Page images and extracted text:
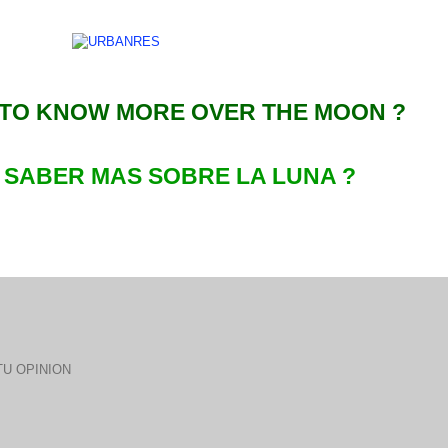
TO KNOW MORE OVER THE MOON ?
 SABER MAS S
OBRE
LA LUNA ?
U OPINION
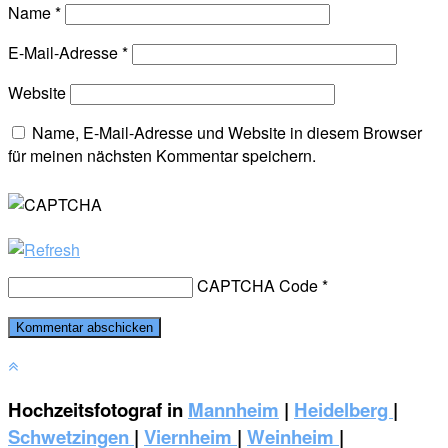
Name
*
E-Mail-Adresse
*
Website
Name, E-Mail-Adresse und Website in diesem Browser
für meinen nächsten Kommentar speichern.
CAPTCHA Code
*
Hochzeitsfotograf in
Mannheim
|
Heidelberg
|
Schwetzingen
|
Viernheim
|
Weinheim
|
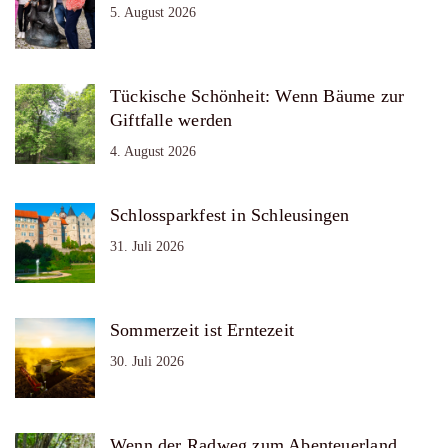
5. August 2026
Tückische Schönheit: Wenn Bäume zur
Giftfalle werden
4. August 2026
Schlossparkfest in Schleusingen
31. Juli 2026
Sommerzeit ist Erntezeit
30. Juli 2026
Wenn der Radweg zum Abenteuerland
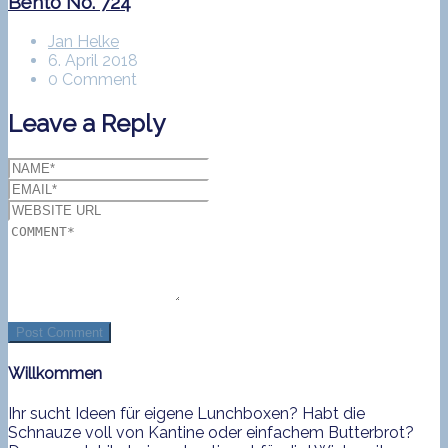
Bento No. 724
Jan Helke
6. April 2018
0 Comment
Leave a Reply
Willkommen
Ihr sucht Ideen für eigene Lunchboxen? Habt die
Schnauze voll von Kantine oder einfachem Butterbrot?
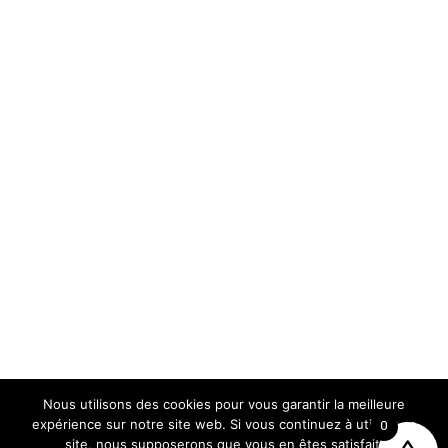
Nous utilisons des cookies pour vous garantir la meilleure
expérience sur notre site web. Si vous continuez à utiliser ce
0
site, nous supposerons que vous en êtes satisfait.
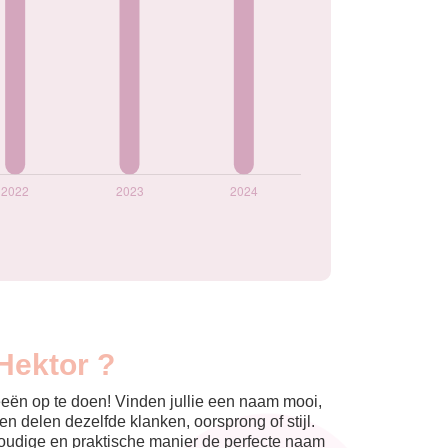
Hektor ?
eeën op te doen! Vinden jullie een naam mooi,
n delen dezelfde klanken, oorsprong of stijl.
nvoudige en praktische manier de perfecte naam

What is required:
Search the records above for the string "Name". Report each line that has it.

Task solution:
Name
Name, E-Mail-Adresse und Website in diesem Browser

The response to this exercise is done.